South Korea’s top financial regulator has proposed new crypto asset regulations concerning non-fungible tokens (NFTs), interest on deposits, and mandatory cold wallet holdings.
The Financial Services Commission (FSC) aims to exclude NFTs from existing regulations that define “virtual assets” like cryptocurrencies.
Due to their unique nature and collectibility, NFTs would not fall under legal definitions referring to assets with interchangeable values that can be electronically traded or transferred.
The new proposals would require Korean banks to pay interest on customer deposits of crypto held by local virtual asset service providers (VASPs).
VASPs must keep customer deposits in separate bank accounts from their corporate assets.
Addressing the security of customer assets is a crucial focus of the proposed regulations. VASPs must store at least 80% of customer assets in cold wallets, which are offline and disconnected from the internet.
This measure provides enhanced security against hacking and other security breaches.

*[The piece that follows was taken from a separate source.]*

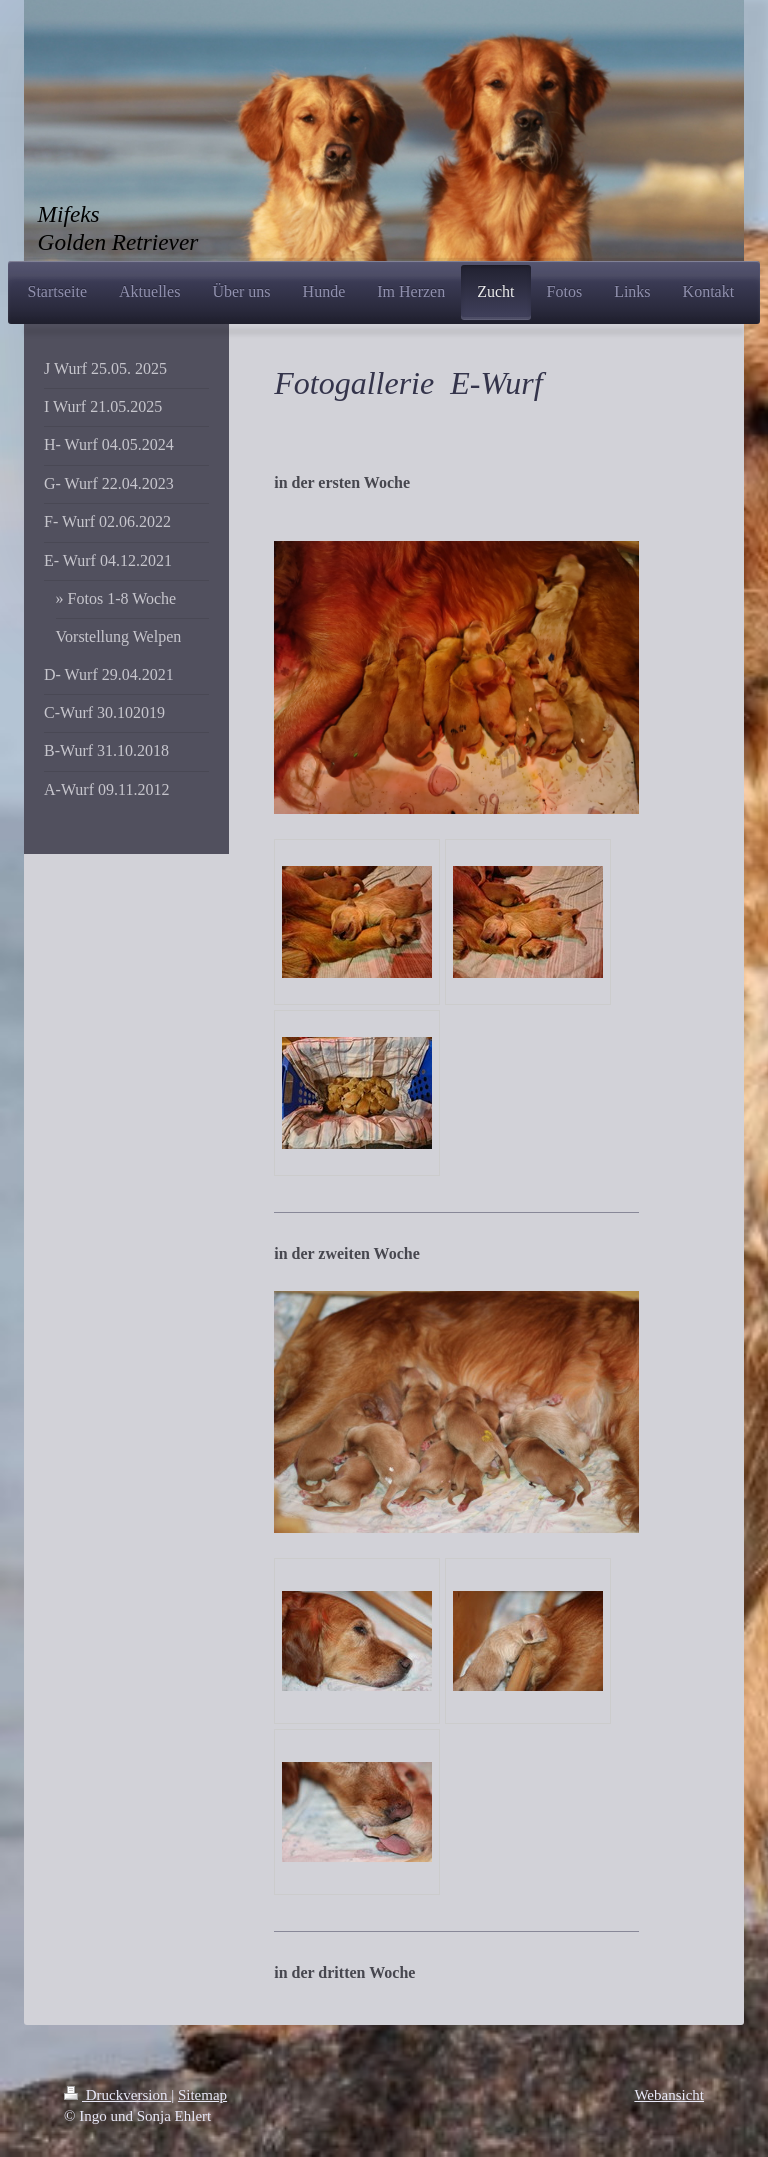  Describe the element at coordinates (202, 2095) in the screenshot. I see `Sitemap` at that location. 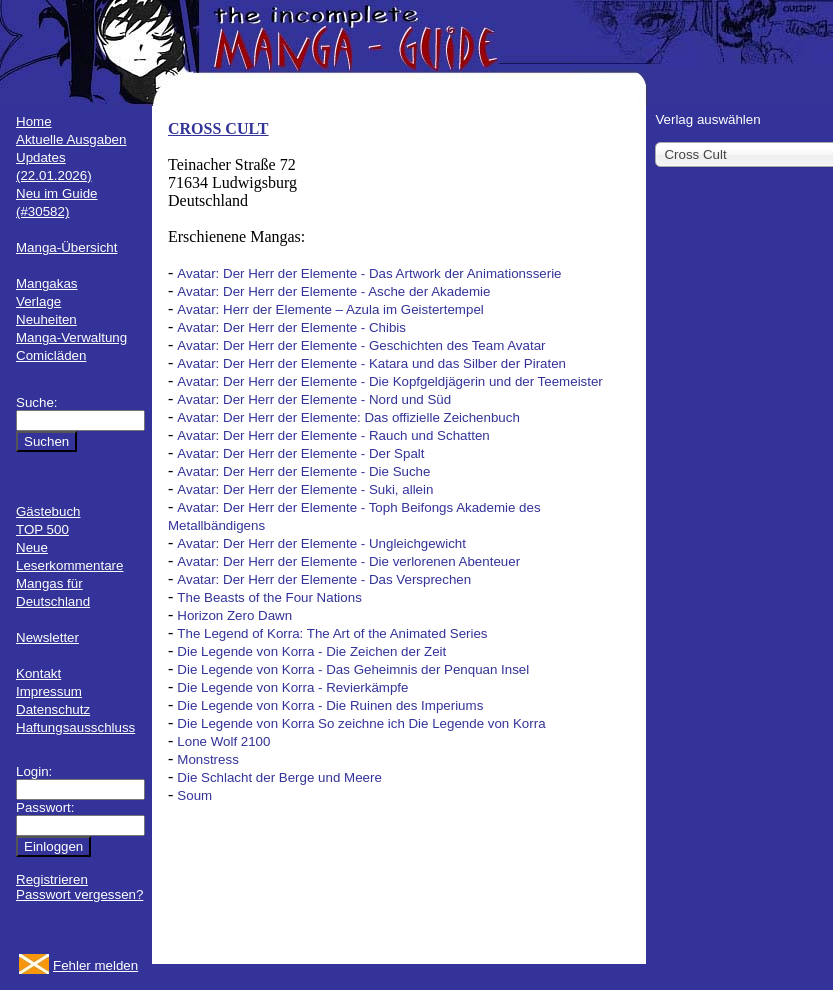 The image size is (833, 990). Describe the element at coordinates (369, 273) in the screenshot. I see `Avatar: Der Herr der Elemente - Das Artwork der Animationsserie` at that location.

The Financial Services Commission (FSC) of South Korea is currently inviting public feedback on proposals for an updated regulatory framework.
The aim is to finalize this framework in the first half of 2024. These proposals reflect South Korea’s approach to regulating the crypto industry, focusing on adapting to emerging categories like NFTs while prioritizing investor protections.
With Korea being one of the world’s leading crypto economies, regulatory developments are often considered bellwethers for potential policy directions in other jurisdictions.